2. The remaining state-law claims be DISMISSED WITHOUT PREJUDICE. Dated: November 29, 2016
Becky R . Thorson
Becky R. Thorson
United States Magistrate Judge
NOTICE
Filing Objections: This Report and Recommendation is not an order or judgment of the District Court and is therefore not appealable directly to the Eighth Circuit Court of Appeals. Under Local Rule 72.2(b)(1), "a party may file and serve specific written objections to a magistrate judge's proposed finding and recommendations within 14 days after being served a copy" of the Report and Recommendation. A party may respond to those objections within 14 days after being served a copy of the objections. LR 72.2(b)(2).
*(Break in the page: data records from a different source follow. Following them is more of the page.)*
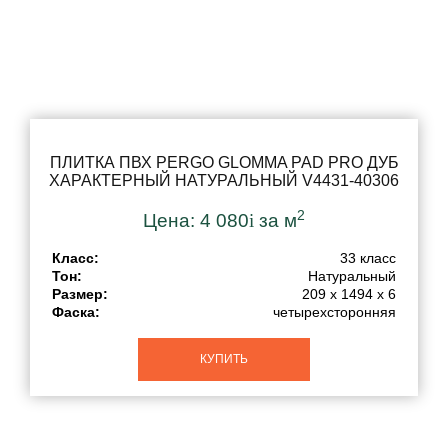
ПЛИТКА ПВХ PERGO GLOMMA PAD PRO ДУБ
ХАРАКТЕРНЫЙ НАТУРАЛЬНЫЙ V4431-40306
2
Цена:
4 080
i
за м
Класс:
33 класс
Тон:
Натуральный
Размер:
209 x 1494 x 6
Фаска:
четырехсторонняя
КУПИТЬ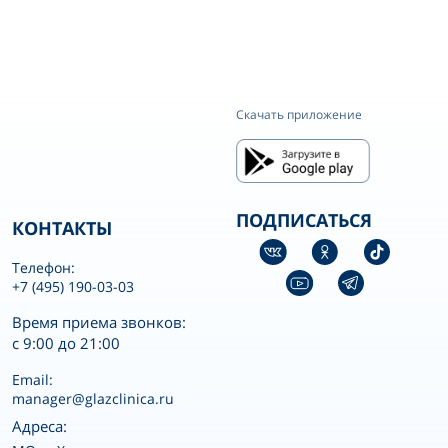
Скачать приложение
ПОДПИСАТЬСЯ
КОНТАКТЫ
Телефон:
+7 (495) 190-03-03
Время приема звонков:
с 9:00 до 21:00
Email:
manager@glazclinica.ru
Адреса:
All objections and responses must comply with the word or line limits set forth in LR 72.2(c). Under Advisement Date: This Report and Recommendation will be considered under advisement 14 days from the date of its filing. If timely objections are filed, this Report and Recommendation will be considered under advisement from the earlier of: (1) 14 days after the objections are filed; or (2) from the date a timely response is filed.